Universidade do Oeste de Santa Catarina (UNOESC), Joaçaba, SC, Brazil; Programa de Pós-Graduação em Biociências e Saúde/Universidade do Oeste de Santa Catarina, Brazil; Hospital Universitário Santa Terezinha, Joaçaba, SC, Brazil.
Universidade do Oeste de Santa Catarina (UNOESC), Joaçaba, SC, Brazil.
J Crit Care. 2018 Dec;48:56-62. doi: 10.1016/j.jcrc.2018.08.023. Epub 2018 Aug 20.
To identify, describe and discuss the parameters used to predict weaning from mechanical ventilation and extubation outcomes.
Systematic review of scientific articles using four electronic databases: PubMed, Embase, PEDro and Cochrane Library. Search terms included "weaning", "extubation", "withdrawal" and "discontinuation", combined with "mechanical ventilation" and "predictive factors", "predictive parameters" and "predictors for success". In this study, we included original articles that presented predictive factors for weaning or extubation outcomes in adult patients and not restricted to a single disease. Articles not written in English were excluded.
A total of 43 articles were included, with a total of 7929 patients and 56 different parameters related to weaning and extubation outcomes. Rapid Shallow Breathing Index (RSBI) was the most common predictor, discussed in 15 studies (2159 patients), followed by Age and Maximum Inspiratory Pressure in seven studies. The other 53 parameters were found in less than six studies.

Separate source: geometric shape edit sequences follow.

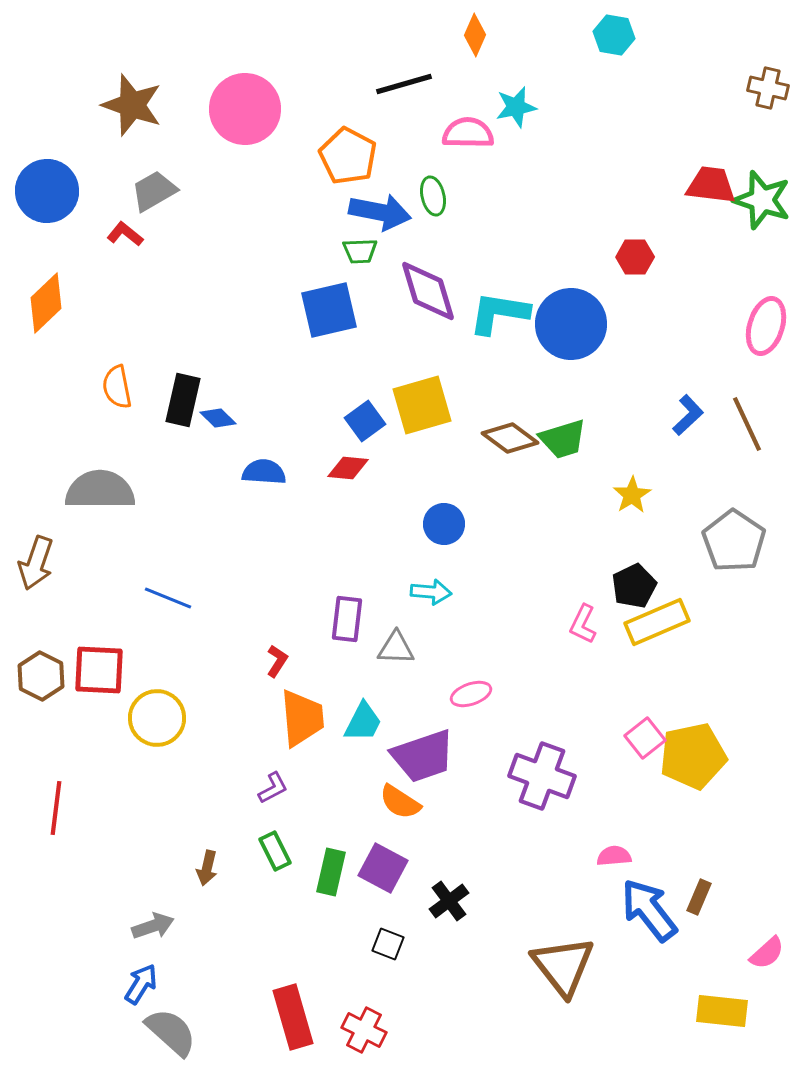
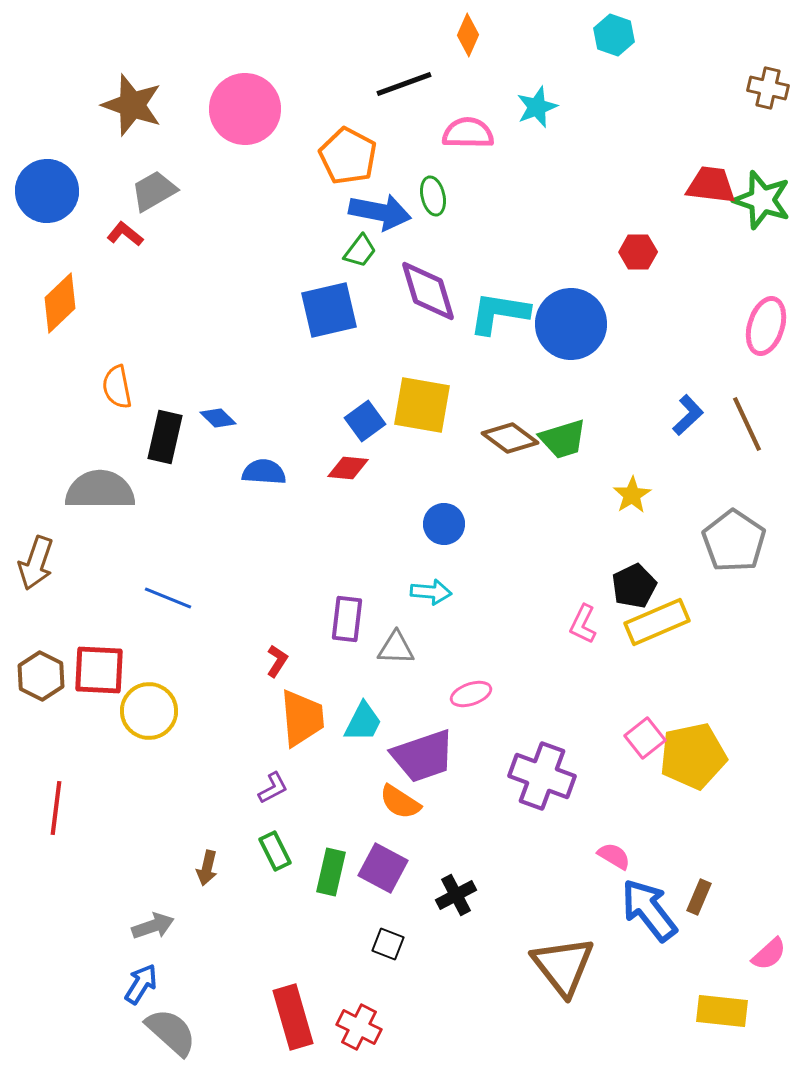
orange diamond at (475, 35): moved 7 px left
cyan hexagon at (614, 35): rotated 9 degrees clockwise
black line at (404, 84): rotated 4 degrees counterclockwise
cyan star at (516, 107): moved 21 px right; rotated 9 degrees counterclockwise
green trapezoid at (360, 251): rotated 51 degrees counterclockwise
red hexagon at (635, 257): moved 3 px right, 5 px up
orange diamond at (46, 303): moved 14 px right
black rectangle at (183, 400): moved 18 px left, 37 px down
yellow square at (422, 405): rotated 26 degrees clockwise
yellow circle at (157, 718): moved 8 px left, 7 px up
pink semicircle at (614, 856): rotated 36 degrees clockwise
black cross at (449, 901): moved 7 px right, 6 px up; rotated 9 degrees clockwise
pink semicircle at (767, 953): moved 2 px right, 1 px down
red cross at (364, 1030): moved 5 px left, 3 px up
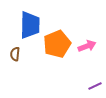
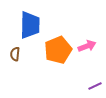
orange pentagon: moved 1 px right, 6 px down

There are several parameters used to predict weaning and extubation outcomes. RSBI was the most frequently studied and seems to be an important measurement tool in deciding whether to wean/extubate a patient. Furthermore, the results demonstrated that weaning and extubation should be guided by several parameters, and not only to respiratory ones.
识别、描述和讨论用于预测机械通气撤机和拔管结局的参数。
使用四个电子数据库(PubMed、Embase、PEDro 和 Cochrane Library)对科学文献进行系统评价。搜索词包括“撤机”、“拔管”、“退出”和“停止”,并与“机械通气”和“预测因素”、“预测参数”和“成功预测因子”相结合。在这项研究中,我们纳入了针对成人患者撤机或拔管结局的预测因素的原始文章,不限于单一疾病。排除非英文撰写的文章。
共纳入 43 篇文章,共 7929 名患者和 56 个与撤机和拔管结局相关的不同参数。快速浅呼吸指数(RSBI)是最常见的预测因子,在 15 项研究(2159 名患者)中进行了讨论,其次是年龄和最大吸气压力,在 7 项研究中进行了讨论。其他 53 个参数在不到 6 项研究中被发现。
有几个参数用于预测撤机和拔管结局。RSBI 是研究最多的,似乎是决定是否对患者进行撤机/拔管的重要测量工具。此外,研究结果表明,撤机和拔管应该由多个参数指导,而不仅仅是呼吸参数。